Elections came and went, shrouded by an air of ominous peacefulness despite protests of rigging. Museveni won the presidency and although some people were upset, most slipped into a tacit acceptance of the results.

I spent the entirety of stand fast on the cusp of two different worlds. I woke up every day with a stinging sense of nostalgia – a result of painfully ordinary dreams of family and friends back in America – but then I spent my days holding back tears as my teachers asked me how can it be that you are going in a year? You just arrived yesterday. I was overwhelmed by the love I felt in a place that no longer felt foreign but there was an emptiness that haunted me at night. Every day was a battle between things I missed – the chill of a winter morning, drinking tea with my sisters as the sun dips below, crying from laughing over drinks at a restaurant, friends who knew me better than I knew myself, the soft melody of my mom’s humming – and things I was going to miss – the sway and rustle of matooke trees, the fragrance of tea plantations, the soft melody of Gladys’ humming on quiet Saturday mornings, the joyous expressions on my pupils’ faces when I enter the classroom. I missed being called Tarin, my Bengali pet name, in a way that I knew I’d miss being called Amooti, my Rutooro pet name. I couldn’t stop thinking about how difficult it was going to be to leave but at the same time, I looked forward to arriving. I was a mess of emotions.

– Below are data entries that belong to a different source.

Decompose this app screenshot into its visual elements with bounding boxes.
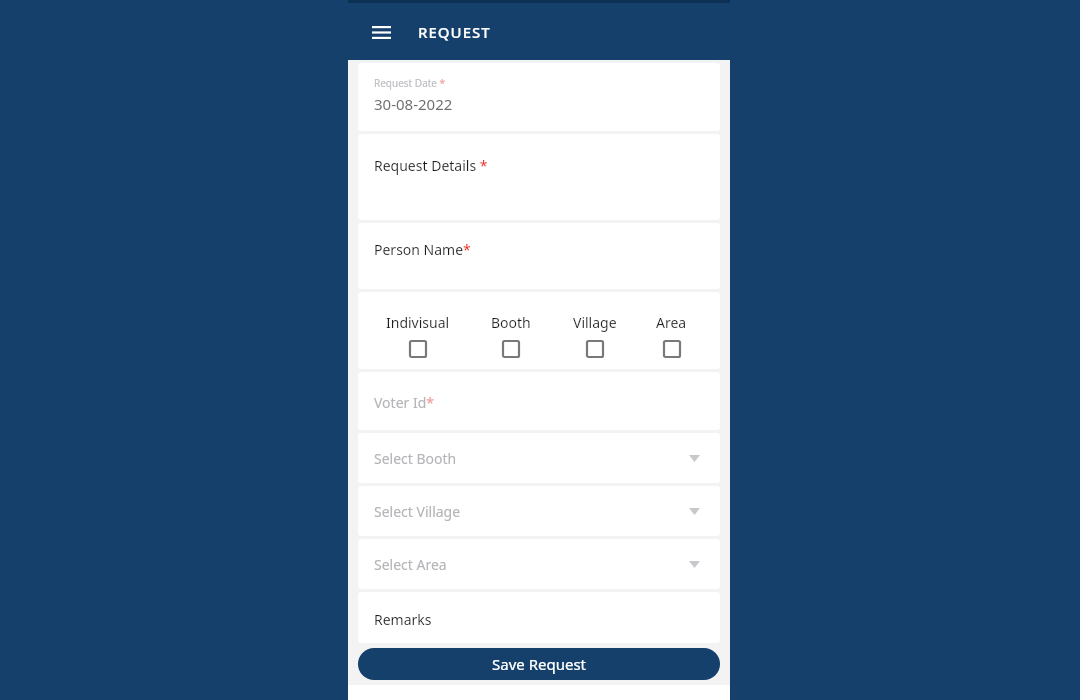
- staticText: Request Details *: [374, 156, 488, 175]
- staticText: Person Name*: [374, 240, 471, 259]
- button[interactable]: Save Request: [358, 648, 720, 680]
- staticText: Select Village: [374, 502, 689, 521]
- staticText: Select Booth: [374, 449, 689, 468]
- button[interactable]: Area: [637, 313, 706, 358]
- staticText: Request Date *: [374, 76, 446, 90]
- other: Expand Select Booth: [689, 455, 700, 462]
- staticText: Indivisual: [386, 313, 450, 332]
- button[interactable]: Open navigation menu: [366, 17, 396, 47]
- staticText: REQUEST: [418, 22, 491, 42]
- staticText: Booth: [491, 313, 531, 332]
- other: Expand Select Village: [689, 508, 700, 515]
- staticText: Save Request: [492, 654, 586, 674]
- button[interactable]: Indivisual: [366, 313, 469, 358]
- staticText: Voter Id*: [374, 393, 435, 412]
- staticText: Village: [573, 313, 617, 332]
- button[interactable]: Select Village: [358, 486, 720, 536]
- button[interactable]: Select Area: [358, 539, 720, 589]
- button[interactable]: Village: [553, 313, 637, 358]
- other: Expand Select Area: [689, 561, 700, 568]
- button[interactable]: Select Booth: [358, 433, 720, 483]
- staticText: Select Area: [374, 555, 689, 574]
- staticText: Area: [656, 313, 687, 332]
- staticText: Remarks: [374, 610, 432, 629]
- button[interactable]: Booth: [469, 313, 553, 358]
- staticText: 30-08-2022: [374, 94, 453, 114]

Eventually, pupils started filling the seats of the empty classrooms and I was brought back to my current reality. My dreams transformed from that of American comforts to those of latrines under construction, empty bookshelves, a full heart and work that needed to be finished.


There is a boy in my class who was diagnosed with HIV last year. He asks why me. I don’t have any answers. He tries to kill himself over the holidays with rat poison. My heart breaks into tiny glass pieces. We plan an intervention. We let him know that we are here and that we care. We take him to the clinic to get ARVs.

He wears a look of seriousness atypical of an 11 year old. In class, he hides his smile behind his hands but not before I catch a glimpse of the transformation. His smile tells a story with an alternate ending. So I chase that smile.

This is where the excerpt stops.